Some people fear President Obama will impose sweeping federal gun regulations by fiat, bypassing a gridlocked Congress with a series of executive orders issued on whatever wisp of authority his lawyers can “scrub” into existence.
If so, Everytown for Gun Safety, a group backed by former New York City Mayor and Big Daddy Billionaire Michael Bloomberg, on Nov. 12 got to personally visit the President in the White House and drop-off their 5-point wish list for potential executive orders they say Obama “could adopt without input from Congress.”
It’s that close: A wave of a hand.
There is nothing new about Everytown’s 5-point list. What is new is Obama has it on his desk in the Oval Office. The Bloombergians are demanding that he:
— Issue “guidance” to ensure that “dangerous people” are not permitted to carry guns within 1,000 feet of a school.
— Issue a regulation clarifying that “high-volume gun sellers” are “engaged in the business” of dealing firearms and must obtain dealer licenses and comply with applicable laws, including background checks on all gun sales.
— Instruct federal law enforcement to identify and arrest dangerous criminals who try to buy illegal guns, and to notify and work with state and local authorities when these illegal purchases are attempted.
— Assist states in enforcing their existing background check laws by publishing aggregate background check denial data for guns sold by unlicensed sellers.

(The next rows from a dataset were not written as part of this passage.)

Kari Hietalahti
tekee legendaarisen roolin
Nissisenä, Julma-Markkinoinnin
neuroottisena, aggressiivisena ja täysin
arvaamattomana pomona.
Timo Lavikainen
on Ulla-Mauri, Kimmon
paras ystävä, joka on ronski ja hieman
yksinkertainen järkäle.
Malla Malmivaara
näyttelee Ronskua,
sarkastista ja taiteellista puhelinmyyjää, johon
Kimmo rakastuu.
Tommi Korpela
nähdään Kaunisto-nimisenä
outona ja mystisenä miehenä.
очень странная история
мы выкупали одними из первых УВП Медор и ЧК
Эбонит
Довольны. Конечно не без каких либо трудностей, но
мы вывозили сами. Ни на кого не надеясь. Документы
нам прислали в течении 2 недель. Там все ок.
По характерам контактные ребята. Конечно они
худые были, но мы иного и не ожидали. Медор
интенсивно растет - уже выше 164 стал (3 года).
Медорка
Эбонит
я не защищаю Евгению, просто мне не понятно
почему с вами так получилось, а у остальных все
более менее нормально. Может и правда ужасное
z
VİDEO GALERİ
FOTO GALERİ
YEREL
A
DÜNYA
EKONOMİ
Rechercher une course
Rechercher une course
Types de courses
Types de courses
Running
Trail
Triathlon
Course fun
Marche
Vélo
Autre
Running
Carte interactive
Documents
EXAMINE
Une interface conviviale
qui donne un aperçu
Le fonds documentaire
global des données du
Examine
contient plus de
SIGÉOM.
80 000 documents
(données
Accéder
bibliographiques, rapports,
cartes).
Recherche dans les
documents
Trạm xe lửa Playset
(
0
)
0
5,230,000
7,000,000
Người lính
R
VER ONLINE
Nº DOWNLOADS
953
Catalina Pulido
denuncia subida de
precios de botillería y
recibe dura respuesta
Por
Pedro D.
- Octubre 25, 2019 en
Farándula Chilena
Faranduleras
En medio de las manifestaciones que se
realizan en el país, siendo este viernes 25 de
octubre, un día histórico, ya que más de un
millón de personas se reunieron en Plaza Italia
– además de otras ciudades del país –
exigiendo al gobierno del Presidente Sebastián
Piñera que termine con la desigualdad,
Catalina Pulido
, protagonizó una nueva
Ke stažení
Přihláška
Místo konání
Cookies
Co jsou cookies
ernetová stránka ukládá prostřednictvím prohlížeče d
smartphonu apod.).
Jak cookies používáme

— Protect victims of domestic abuse by clarifying that convicted abusers are prohibited from having guns regardless of marital status.
According to Arden Farhi of CBS News, the most significant thing that Everytown is calling on Obama to do is “codify who is engaged in the business of selling guns.” Someone who sells more than 25 guns a year, Everytown recommends, should be considered a gun dealer and subject to federal regulations.

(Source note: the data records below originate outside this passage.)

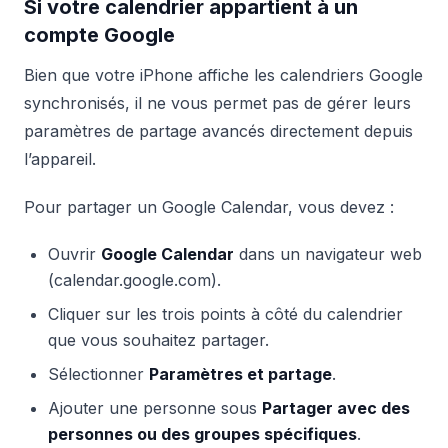
Si votre calendrier appartient à un
compte Google
Bien que votre iPhone affiche les calendriers Google
synchronisés, il ne vous permet pas de gérer leurs
paramètres de partage avancés directement depuis
l’appareil.
Pour partager un Google Calendar, vous devez :
Ouvrir
Google Calendar
dans un navigateur web
(calendar.google.com).
Cliquer sur les trois points à côté du calendrier
que vous souhaitez partager.
Sélectionner
Paramètres et partage
.
Ajouter une personne sous
Partager avec des
personnes ou des groupes spécifiques
.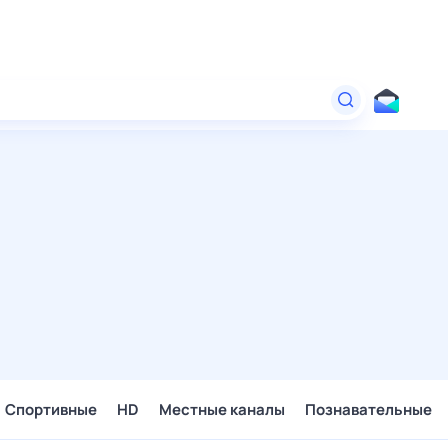
Спортивные
HD
Местные каналы
Познавательные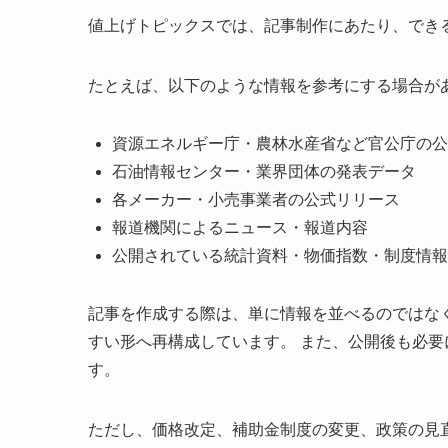
値上げトピックスでは、記事制作にあたり、でき
たとえば、以下のような情報を参考にする場合が
資源エネルギー庁・農林水産省など官公庁の公
石油情報センター・業界団体の発表データ
各メーカー・小売事業者の公式リリース
報道機関によるニュース・報道内容
公開されている統計資料・物価指数・制度情報
記事を作成する際は、単に情報を並べるのではな
すい形へ再構成しています。 また、公開後も必
す。
ただし、価格改定、補助金制度の変更、政策の見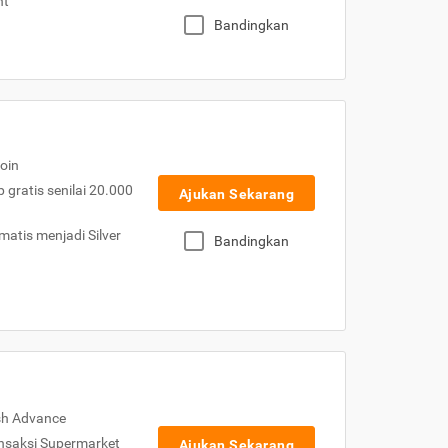
nt
Bandingkan
oin
gratis senilai 20.000
Ajukan Sekarang
atis menjadi Silver
Bandingkan
sh Advance
nsaksi Supermarket
Ajukan Sekarang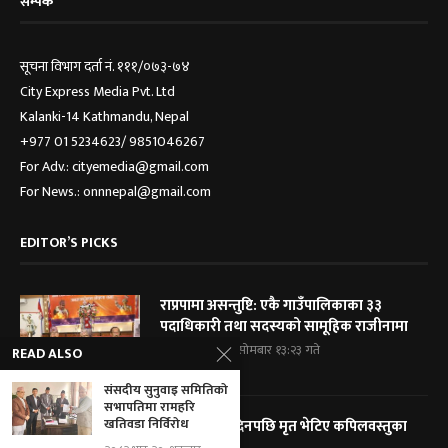
सम्पर्क
सूचना विभाग दर्ता नं. १११/०७३-७४
City Express Media Pvt. Ltd
Kalanki-14 Kathmandu, Nepal
+977 01 5234623/ 9851046267
For Adv.: cityemedia@gmail.com
For News.: onnnepal@gmail.com
EDITOR’S PICKS
राप्रपामा असन्तुष्टि: एकै गाउँपालिकाका ३३
पदाधिकारी तथा सदस्यको सामूहिक राजीनामा
२०८३ श्रावण २५, सोमबार १३:२३ गते
READ ALSO
संसदीय सुनुवाइ समितिको
सभापतिमा रामहरि
खतिवडा निर्विरोध
हराएको तीन दिनपछि मृत भेटिए कपिलवस्तुका
पूर्वमेयर सिंह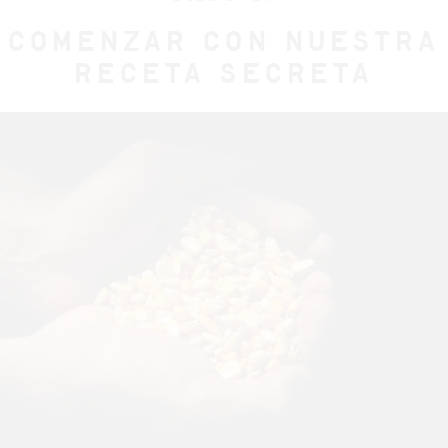
COMENZAR CON NUESTRA
RECETA SECRETA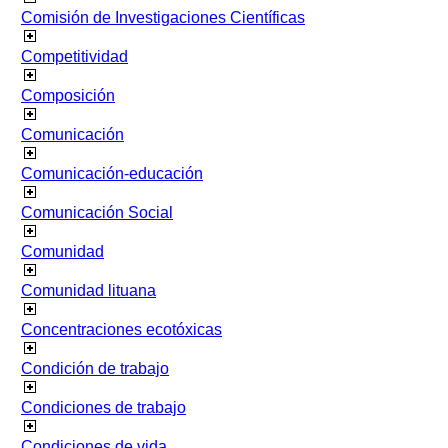
Comisión de Investigaciones Científicas
Competitividad
Composición
Comunicación
Comunicación-educación
Comunicación Social
Comunidad
Comunidad lituana
Concentraciones ecotóxicas
Condición de trabajo
Condiciones de trabajo
Condiciones de vida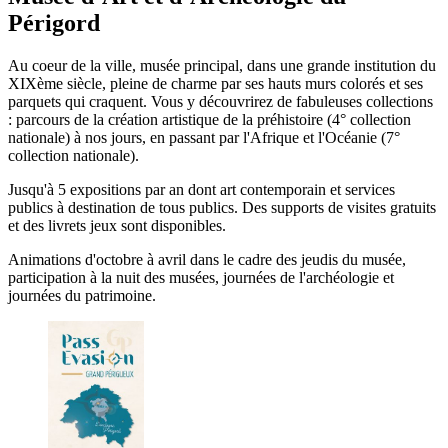
Périgord
Au coeur de la ville, musée principal, dans une grande institution du
XIXème siècle, pleine de charme par ses hauts murs colorés et ses
parquets qui craquent. Vous y découvrirez de fabuleuses collections
: parcours de la création artistique de la préhistoire (4° collection
nationale) à nos jours, en passant par l'Afrique et l'Océanie (7°
collection nationale).
Jusqu'à 5 expositions par an dont art contemporain et services
publics à destination de tous publics. Des supports de visites gratuits
et des livrets jeux sont disponibles.
Animations d'octobre à avril dans le cadre des jeudis du musée,
participation à la nuit des musées, journées de l'archéologie et
journées du patrimoine.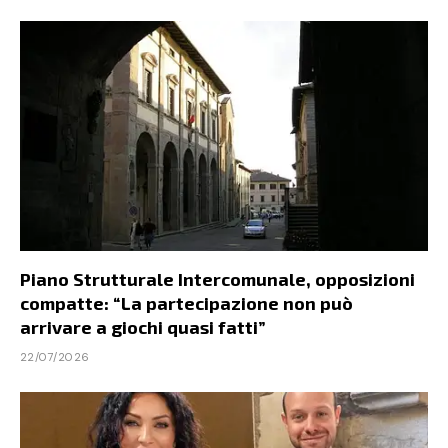
Piano Strutturale Intercomunale, opposizioni
compatte: “La partecipazione non può
arrivare a giochi quasi fatti”
22/07/2026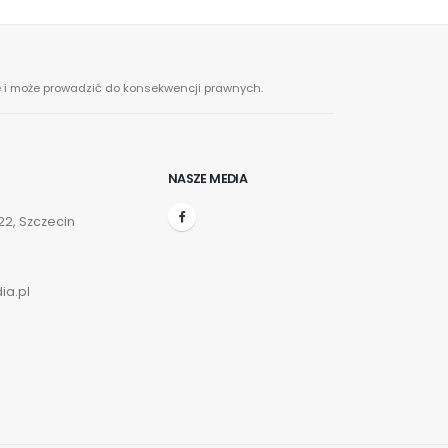
ne i może prowadzić do konsekwencji prawnych.
NASZE MEDIA
2, Szczecin
ia.pl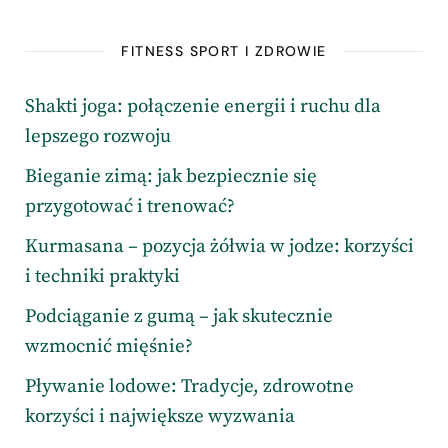
FITNESS SPORT I ZDROWIE
Shakti joga: połączenie energii i ruchu dla
lepszego rozwoju
Bieganie zimą: jak bezpiecznie się
przygotować i trenować?
Kurmasana – pozycja żółwia w jodze: korzyści
i techniki praktyki
Podciąganie z gumą – jak skutecznie
wzmocnić mięśnie?
Pływanie lodowe: Tradycje, zdrowotne
korzyści i największe wyzwania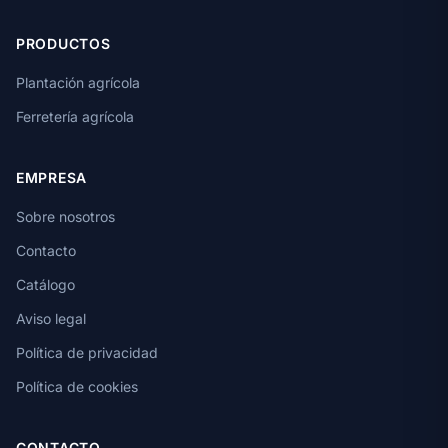
PRODUCTOS
Plantación agrícola
Ferretería agrícola
EMPRESA
Sobre nosotros
Contacto
Catálogo
Aviso legal
Política de privacidad
Política de cookies
CONTACTO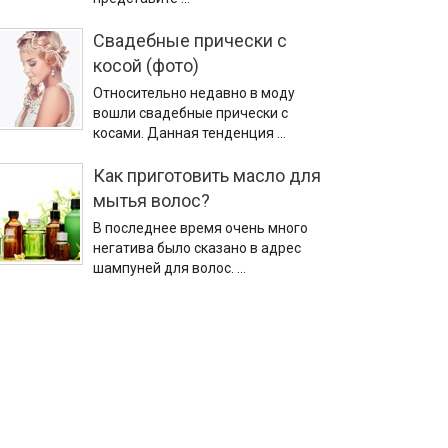
Свадебные прически с
косой (фото)
Относительно недавно в моду
вошли свадебные прически с
косами. Данная тенденция …
Как приготовить масло для
мытья волос?
В последнее время очень много
негатива было сказано в адрес
шампуней для волос. …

Currently, federal law defines a gun dealer as someone “who devotes time, attention, and labor to dealing in firearms…with the principal objective of livelihood and profit.” Dealers need federal permits to sell firearms, and their buyers are subject to background checks.
A hobbyist, who “makes occasional sales…of firearms for the enhancement of a personal collection or for a hobby,” is classified differently. These occasional sellers aren’t required to obtain a permit, nor are their buyers subject to background checks. And their sales are typically made privately, online or at gun shows.
Everytown also wants the president to define what counts as a “personal collection” of firearms, Farhi writes. The law currently exempts gun sales from a person’s personal collection from federal checks.
Everytown’s report recommends Mr. Obama narrowly define it this way: only a gun that “has been owned for a period of one year, unless it was obtained through inheritance” should count, the report says.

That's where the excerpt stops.